Kedua, keputusan ini akan menambah alternatif pilihan untuk rakyat. Salah satu kritik utama terhadap pemilu presiden sebelumnya adalah terbatasnya pilihan kandidat. Pada Pemilu 2019, misalnya, hanya ada dua pasangan calon, yaitu Joko Widodo-Ma’ruf Amin dan Prabowo Subianto-Sandiaga Uno. Dengan dihapusnya threshold, jumlah kandidat berpotensi bertambah, sehingga memberikan lebih banyak alternatif bagi rakyat untuk memilih pemimpin yang paling sesuai dengan aspirasi mereka.
ADVERTISEMENT
Ketiga, keputusan ini dapat mengurangi polarisasi politik. Sistem presidential threshold cenderung memunculkan politik dua kubu, yang sering kali diikuti oleh polarisasi masyarakat. Dengan lebih banyak kandidat yang bertarung, narasi politik bisa menjadi lebih beragam, sehingga mengurangi risiko terjadinya konflik horizontal akibat perbedaan dukungan politik.

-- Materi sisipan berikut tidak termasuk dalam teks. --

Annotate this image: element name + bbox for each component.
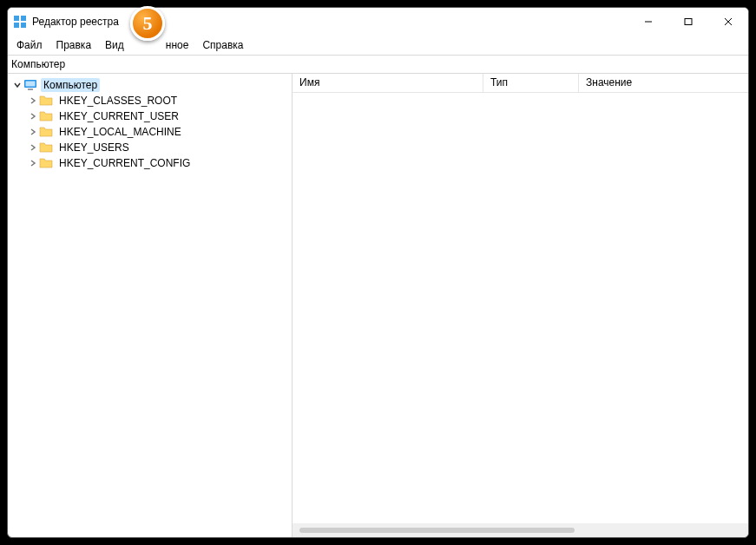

Keempat, keputusan ini akan mengubah dinamika koalisi partai. Partai-partai besar yang selama ini mendominasi pencalonan presiden harus menghadapi realitas baru. Mereka perlu beradaptasi dengan konfigurasi politik yang lebih beragam, di mana partai kecil memiliki peran yang lebih signifikan. Hal ini berpotensi mengubah pola koalisi yang selama ini didasarkan pada kalkulasi pragmatis semata.

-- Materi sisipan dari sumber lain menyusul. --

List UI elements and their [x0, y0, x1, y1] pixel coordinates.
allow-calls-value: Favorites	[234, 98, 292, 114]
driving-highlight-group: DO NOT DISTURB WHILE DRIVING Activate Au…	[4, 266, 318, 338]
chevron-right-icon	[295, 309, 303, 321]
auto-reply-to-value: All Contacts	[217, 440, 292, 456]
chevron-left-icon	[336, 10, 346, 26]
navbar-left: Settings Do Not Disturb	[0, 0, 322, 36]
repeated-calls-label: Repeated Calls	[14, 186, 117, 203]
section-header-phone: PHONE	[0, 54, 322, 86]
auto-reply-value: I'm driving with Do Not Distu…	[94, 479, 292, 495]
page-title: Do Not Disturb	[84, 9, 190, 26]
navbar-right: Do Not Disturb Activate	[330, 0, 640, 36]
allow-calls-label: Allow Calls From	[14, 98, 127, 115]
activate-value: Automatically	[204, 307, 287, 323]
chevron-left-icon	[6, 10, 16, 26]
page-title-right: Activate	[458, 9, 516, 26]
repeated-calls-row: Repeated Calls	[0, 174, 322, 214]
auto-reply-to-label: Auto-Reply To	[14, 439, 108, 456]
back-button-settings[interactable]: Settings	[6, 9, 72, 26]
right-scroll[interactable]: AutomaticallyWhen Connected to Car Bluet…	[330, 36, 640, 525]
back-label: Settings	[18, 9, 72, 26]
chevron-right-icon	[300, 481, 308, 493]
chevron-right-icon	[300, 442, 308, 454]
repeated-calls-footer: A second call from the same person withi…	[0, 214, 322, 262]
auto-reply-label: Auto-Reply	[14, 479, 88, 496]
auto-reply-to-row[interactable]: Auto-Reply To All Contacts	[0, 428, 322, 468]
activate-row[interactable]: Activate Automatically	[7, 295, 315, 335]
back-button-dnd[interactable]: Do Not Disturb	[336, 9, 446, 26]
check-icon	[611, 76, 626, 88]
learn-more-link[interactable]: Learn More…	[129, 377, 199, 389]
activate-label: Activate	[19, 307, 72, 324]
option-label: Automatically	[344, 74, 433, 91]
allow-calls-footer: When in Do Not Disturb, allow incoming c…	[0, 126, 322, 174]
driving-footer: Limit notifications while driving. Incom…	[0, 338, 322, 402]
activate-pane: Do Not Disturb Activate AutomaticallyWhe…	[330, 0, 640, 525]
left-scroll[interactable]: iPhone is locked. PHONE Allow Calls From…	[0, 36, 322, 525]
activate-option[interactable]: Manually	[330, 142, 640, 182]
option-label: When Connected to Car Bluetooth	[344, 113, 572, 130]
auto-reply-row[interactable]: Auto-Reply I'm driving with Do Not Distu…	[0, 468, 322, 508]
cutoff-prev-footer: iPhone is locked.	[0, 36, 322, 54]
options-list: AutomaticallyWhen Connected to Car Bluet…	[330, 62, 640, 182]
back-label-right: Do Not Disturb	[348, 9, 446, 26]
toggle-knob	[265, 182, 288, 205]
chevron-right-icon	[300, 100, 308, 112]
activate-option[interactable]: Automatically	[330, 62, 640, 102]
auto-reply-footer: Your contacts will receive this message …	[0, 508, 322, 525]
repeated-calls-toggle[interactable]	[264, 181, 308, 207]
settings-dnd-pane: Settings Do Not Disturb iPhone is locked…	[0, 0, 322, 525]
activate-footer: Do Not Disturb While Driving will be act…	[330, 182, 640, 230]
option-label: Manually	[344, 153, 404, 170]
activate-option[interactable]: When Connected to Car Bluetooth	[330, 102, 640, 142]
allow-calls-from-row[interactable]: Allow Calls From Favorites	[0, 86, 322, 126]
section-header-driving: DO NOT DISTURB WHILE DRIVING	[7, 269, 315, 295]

Tantangan yang Perlu Diantisipasi
Namun, penghapusan presidential threshold juga menimbulkan sejumlah tantangan yang perlu dikelola dengan baik. Pertama, ada risiko fragmentasi politik. Dengan lebih banyak kandidat yang maju, suara masyarakat dapat terpecah, sehingga menyulitkan pembentukan pemerintahan yang stabil. Sistem politik Indonesia yang berbasis presidensial memerlukan dukungan parlemen yang kuat agar pemerintahan dapat berjalan efektif.
ADVERTISEMENT
Kedua, penghapusan presidential threshold meningkatkan kemungkinan pemilu dua putaran. Jika tidak ada kandidat yang memperoleh suara mayoritas di putaran pertama, pemilu harus dilanjutkan ke putaran kedua. Dengan lebih banyak kandidat, kemungkinan pemilu dua putaran meningkat, yang berarti biaya penyelenggaraan pemilu juga akan lebih besar.
Ketiga, kompetisi politik yang semakin terbuka berpotensi memunculkan praktik politik yang tidak sehat. Dalam situasi di mana terlalu banyak kandidat bersaing, kampanye bisa menjadi lebih intens dan rentan terhadap praktik-praktik tidak sehat, seperti politik uang dan penyebaran informasi palsu. Hal ini memerlukan pengawasan yang lebih ketat dari penyelenggara pemilu dan masyarakat.
Untuk mengatasi tantangan-tantangan tersebut, diperlukan langkah-langkah strategis yang melibatkan semua pemangku kepentingan. Penyelenggara pemilu, seperti KPU dan Bawaslu, perlu memastikan bahwa proses pemilu berlangsung jujur, adil, dan transparan. Pengawasan terhadap praktik politik uang dan kampanye negatif harus diperketat.
ADVERTISEMENT
Selain itu, masyarakat perlu diedukasi mengenai pentingnya memilih pemimpin berdasarkan rekam jejak dan visi-misi, bukan sekadar popularitas atau pengaruh politik uang. Sistem checks and balances antara eksekutif dan legislatif juga perlu diperkuat untuk memastikan pemerintahan tetap efektif dan akuntabel.
Akhirnya, partai politik harus membuka diri terhadap kader-kader potensial dari berbagai latar belakang untuk memastikan bahwa kandidat yang diusung benar-benar representatif dan kompeten.
Keputusan MK untuk menghapus presidential threshold adalah langkah progresif menuju demokrasi yang lebih inklusif dan substantif. Dengan terbukanya ruang bagi lebih banyak kandidat dan partai politik, rakyat Indonesia memiliki peluang lebih besar untuk memilih pemimpin yang benar-benar sesuai dengan aspirasi mereka.
Namun, keberhasilan keputusan ini sangat bergantung pada kemampuan semua pihak, termasuk pemerintah, partai politik, dan masyarakat, untuk mengelola tantangan yang ada. Jika tantangan ini dapat diatasi dengan baik, Indonesia tidak hanya akan memiliki pemilu yang lebih terbuka, tetapi juga demokrasi yang lebih bermakna bagi seluruh rakyatnya.